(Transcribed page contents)
━━━━━━━━━━
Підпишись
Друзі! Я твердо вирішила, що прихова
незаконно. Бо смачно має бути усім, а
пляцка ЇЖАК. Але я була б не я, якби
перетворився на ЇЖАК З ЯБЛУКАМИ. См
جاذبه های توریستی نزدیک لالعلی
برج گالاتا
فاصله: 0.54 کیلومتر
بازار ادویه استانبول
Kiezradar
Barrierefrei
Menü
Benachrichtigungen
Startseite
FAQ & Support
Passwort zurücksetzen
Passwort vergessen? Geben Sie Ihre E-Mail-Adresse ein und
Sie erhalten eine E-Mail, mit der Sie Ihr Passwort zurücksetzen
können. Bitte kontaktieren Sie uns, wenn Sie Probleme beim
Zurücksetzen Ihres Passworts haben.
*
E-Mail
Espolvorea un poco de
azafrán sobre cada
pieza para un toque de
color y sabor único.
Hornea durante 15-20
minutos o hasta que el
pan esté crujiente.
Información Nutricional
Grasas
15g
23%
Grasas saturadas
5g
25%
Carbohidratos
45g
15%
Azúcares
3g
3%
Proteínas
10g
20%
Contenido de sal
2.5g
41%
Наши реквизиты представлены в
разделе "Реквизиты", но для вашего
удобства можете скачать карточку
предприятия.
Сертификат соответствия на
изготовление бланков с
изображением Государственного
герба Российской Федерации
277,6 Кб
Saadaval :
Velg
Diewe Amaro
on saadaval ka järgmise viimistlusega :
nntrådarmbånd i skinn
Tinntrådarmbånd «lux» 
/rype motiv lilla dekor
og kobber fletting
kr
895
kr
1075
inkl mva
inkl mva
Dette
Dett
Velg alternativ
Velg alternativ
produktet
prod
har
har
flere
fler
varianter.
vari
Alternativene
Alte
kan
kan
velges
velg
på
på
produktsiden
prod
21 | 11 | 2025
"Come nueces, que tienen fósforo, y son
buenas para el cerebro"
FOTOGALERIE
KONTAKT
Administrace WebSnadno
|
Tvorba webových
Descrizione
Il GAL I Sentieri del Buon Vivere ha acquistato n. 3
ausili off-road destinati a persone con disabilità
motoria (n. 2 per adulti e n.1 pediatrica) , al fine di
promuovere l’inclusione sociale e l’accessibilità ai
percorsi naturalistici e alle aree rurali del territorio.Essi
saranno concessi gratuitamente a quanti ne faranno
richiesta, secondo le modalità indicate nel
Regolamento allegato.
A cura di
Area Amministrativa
━━━━━━━━━━
_Work instruction:_ Only the lines from the one with "Alternativene" through the end of the records above are to be copied, exactly as written.

_Output for this task:_
Alternativene
Alte
kan
kan
velges
velg
på
på
produktsiden
prod
21 | 11 | 2025
"Come nueces, que tienen fósforo, y son
buenas para el cerebro"
FOTOGALERIE
KONTAKT
Administrace WebSnadno
|
Tvorba webových
Descrizione
Il GAL I Sentieri del Buon Vivere ha acquistato n. 3
ausili off-road destinati a persone con disabilità
motoria (n. 2 per adulti e n.1 pediatrica) , al fine di
promuovere l’inclusione sociale e l’accessibilità ai
percorsi naturalistici e alle aree rurali del territorio.Essi
saranno concessi gratuitamente a quanti ne faranno
richiesta, secondo le modalità indicate nel
Regolamento allegato.
A cura di
Area Amministrativa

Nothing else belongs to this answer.